The mainland authorities' move came after Hong Kong's Environmental Protection Department said roadside pollution levels in the southern financial hub were the worst ever last year.
Measurements in the Central, Causeway Bay and Mong Kok districts indicated that pollution levels were 10 times worse than in 2005 on more than one day out of every five.
A recent ranking of cities by the World Health Organisation (WHO) in respect of PM2.5 placed Hong Kong -- which competes with Singapore as Asia's banking powerhouse -- at 559th out of 566 cities.
That dire outcome sparked searching questions to Environment Secretary Edward Yau in the legislative council last week.
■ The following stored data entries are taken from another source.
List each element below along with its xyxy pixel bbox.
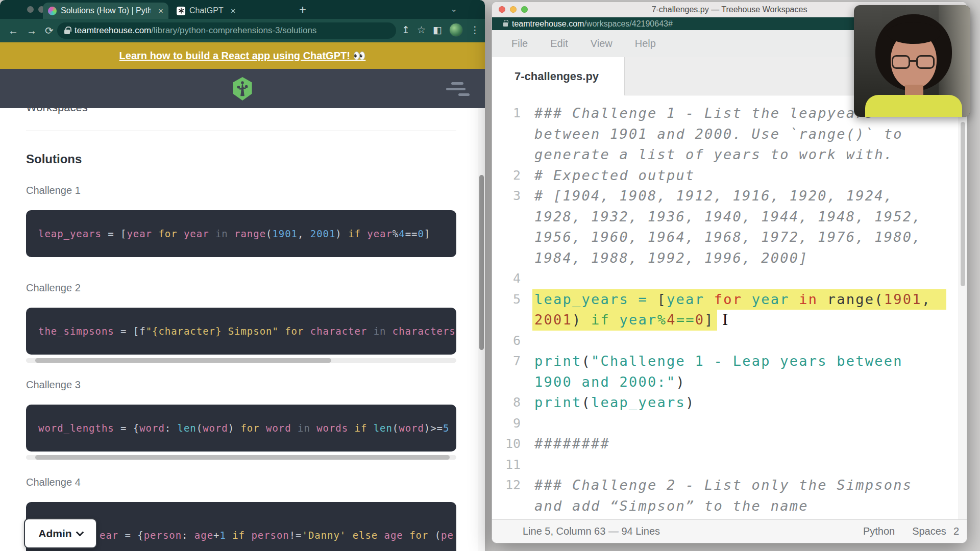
editor-line[interactable]: 12### Challenge 2 - List only the Simpso… [492,475,959,496]
line-number [492,372,521,393]
horizontal-scrollbar[interactable] [26,358,456,363]
horizontal-scrollbar[interactable] [26,455,456,460]
text-cursor-icon: I [722,310,728,331]
horizontal-scrollbar-thumb[interactable] [35,455,450,460]
challenge-label: Challenge 4 [26,477,81,488]
line-number: 3 [492,186,521,207]
site-header [0,69,485,108]
new-tab-button[interactable]: + [299,3,306,16]
tab-title: Solutions (How To) | Python Co [61,6,151,15]
lock-icon [64,30,70,34]
challenge-label: Challenge 3 [26,379,81,391]
horizontal-scrollbar-thumb[interactable] [35,358,331,363]
line-number [492,310,521,331]
profile-avatar[interactable] [449,23,463,37]
line-number: 8 [492,392,521,413]
editor-line[interactable]: 1928, 1932, 1936, 1940, 1944, 1948, 1952… [492,207,959,228]
admin-label: Admin [38,528,71,540]
editor-line[interactable]: 1900 and 2000:") [492,372,959,393]
editor-line[interactable]: 6 [492,331,959,352]
line-number: 11 [492,455,521,475]
chatgpt-favicon [177,7,185,15]
line-number: 9 [492,413,521,434]
menu-dots-icon[interactable]: ⋮ [470,24,480,36]
editor-line[interactable]: between 1901 and 2000. Use `range()` to [492,124,959,145]
editor-tab-label: 7-challenges.py [514,70,599,83]
editor-rows: 1### Challenge 1 - List the leapyearsbet… [492,103,959,516]
webcam-overlay [854,5,970,117]
url-domain: teamtreehouse.com [75,26,151,36]
editor-line[interactable]: 3# [1904, 1908, 1912, 1916, 1920, 1924, [492,186,959,207]
close-window-button[interactable] [27,6,34,13]
line-number [492,144,521,165]
tab-chatgpt[interactable]: ChatGPT × [172,3,289,19]
editor-line[interactable]: 2001) if year%4==0]I [492,310,959,331]
tab-solutions[interactable]: Solutions (How To) | Python Co × [43,3,168,19]
treehouse-favicon [48,7,57,15]
page-scrollbar[interactable] [478,108,485,551]
editor-line[interactable]: 7print("Challenge 1 - Leap years between [492,351,959,372]
editor-line[interactable]: 8print(leap_years) [492,392,959,413]
banner-link[interactable]: Learn how to build a React app using Cha… [119,49,366,62]
person-shirt [865,95,962,117]
back-icon[interactable]: ← [8,25,18,37]
code-snippet-block: leap_years = [year for year in range(190… [26,210,456,257]
line-number: 12 [492,475,521,496]
close-icon[interactable]: × [231,7,236,15]
url-path: /library/python-comprehensions-3/solutio… [151,26,316,36]
editor-line[interactable]: generate a list of years to work with. [492,144,959,165]
minimize-window-button[interactable] [510,6,517,13]
admin-button[interactable]: Admin [24,518,97,548]
zoom-window-button[interactable] [521,6,528,13]
editor-line[interactable]: 10######## [492,434,959,455]
browser-tab-bar: Solutions (How To) | Python Co × ChatGPT… [0,0,485,19]
tab-title: ChatGPT [189,6,224,15]
editor-scrollbar-thumb[interactable] [961,122,965,286]
address-bar[interactable]: teamtreehouse.com/library/python-compreh… [57,22,396,39]
menu-view[interactable]: View [591,38,612,49]
editor-line[interactable]: 4 [492,268,959,289]
editor-line[interactable]: and add “Simpson” to the name [492,496,959,517]
line-number: 5 [492,289,521,310]
sidebar-icon[interactable]: ◧ [433,24,442,36]
line-number [492,207,521,228]
editor-line[interactable]: 5leap_years = [year for year in range(19… [492,289,959,310]
forward-icon[interactable]: → [27,25,37,37]
editor-scrollbar[interactable] [959,95,967,519]
close-icon[interactable]: × [158,7,163,15]
menu-help[interactable]: Help [635,38,656,49]
editor-line[interactable]: 1984, 1988, 1992, 1996, 2000] [492,248,959,269]
editor-line[interactable]: 1956, 1960, 1964, 1968, 1972, 1976, 1980… [492,227,959,248]
editor-line[interactable]: 2# Expected output [492,165,959,186]
breadcrumb[interactable]: Workspaces [26,108,88,114]
indent-type-status[interactable]: Spaces [912,525,946,537]
person-glasses-bridge [909,60,917,62]
hamburger-menu-icon[interactable] [450,82,470,99]
bookmark-star-icon[interactable]: ☆ [417,24,426,36]
treehouse-logo-icon[interactable] [231,77,254,101]
editor-line[interactable]: 11 [492,455,959,475]
person-glasses [916,55,935,69]
line-number: 7 [492,351,521,372]
share-icon[interactable]: ↥ [402,24,410,36]
line-number [492,248,521,269]
code-editor[interactable]: 1### Challenge 1 - List the leapyearsbet… [492,95,959,519]
editor-tab-7-challenges[interactable]: 7-challenges.py [499,57,624,95]
line-number [492,124,521,145]
reload-icon[interactable]: ⟳ [45,24,54,37]
promo-banner: Learn how to build a React app using Cha… [0,42,485,69]
close-window-button[interactable] [499,6,505,13]
tab-search-chevron-icon[interactable]: ⌄ [451,4,457,14]
browser-window: Solutions (How To) | Python Co × ChatGPT… [0,0,485,551]
person-glasses [892,55,910,69]
page-scrollbar-thumb[interactable] [479,175,484,350]
challenge-label: Challenge 1 [26,185,81,196]
editor-line[interactable]: 9 [492,413,959,434]
indent-size-status[interactable]: 2 [953,525,959,537]
divider [26,131,456,131]
menu-edit[interactable]: Edit [550,38,568,49]
menu-file[interactable]: File [511,38,528,49]
language-status[interactable]: Python [863,525,895,537]
browser-toolbar: ← → ⟳ teamtreehouse.com/library/python-c… [0,19,485,42]
editor-statusbar: Line 5, Column 63 — 94 Lines Python Spac… [492,519,967,543]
Lawmaker Kam Nai-wai asked whether the government would "assume political responsibility" for failing to live up to promises to update Hong Kong's air quality objectives (AQOs), set in 1987, to meet modern health standards.
Yau responded that PM2.5 samplers would be operational in all monitoring stations in Hong Kong by the first quarter of 2012, and laid much of the blame for the small-particle pollution on "regions outside Hong Kong".
"The government is now working on the final proposal to update the AQOs for submission to the Legislative Council for deliberation as soon as possible," he said.
Yau said clean-air measures had to be "generally supported by the community", a likely reference to public opposition to higher transport costs and resistance from business owners to tighter environmental controls.
A report by Civic Action released Thursday said ageing diesel commercial vehicles, LPG-powered taxis and minibuses were the main sources of pollution in the city's "street canyons" of office towers and apartment buildings.
Air quality is not only damaging residents' health, it is also eroding the city's competitiveness as a regional centre for business and finance, it said.
The report cited pollution-related questions over infrastructure projects including the Hong Kong-Zhuhai-Macau (HKZM) bridge and a planned third runway at Hong Kong airport.
An official study last year found that the runway would have to operate at less than half capacity if new air quality standards were implemented.
Surveys showed that "air pollution is driving those who form the base of Hong Kongs knowledge and finance-based economy -- the wealthiest and best educated -- to leave," it said.
"The challenges to the HKZM Bridge and the third runway represent a dramatic escalation in the scale of the problem. The business community is beginning to appreciate the seriousness of this threat," it said.
Tsang's seven-year rule, which is due to end in March, can be measured in terms of the more than 7,200 smog-related deaths recorded since he took power in 2005, Kilburn said.
The figures are backed up by the Hedley Environmental Index run by the medical faculty at the University of Hong Kong.
"It's a shockingly high number. What we are concerned about is the lack of urgency," he said Friday, when a pall of toxic airborne particles made it it barely possible to see across the city's Victoria Harbour.
The think-tank's air quality "report card" said the government had implemented various measures to control pollution, but these had been ineffective in the absence of a coordinated clean-air policy.
"Without tight standards, polluting businesses in Hong Kong, especially vehicle and vessel owners and operators, have been permitted to remain unregulated for the last two decades," it said.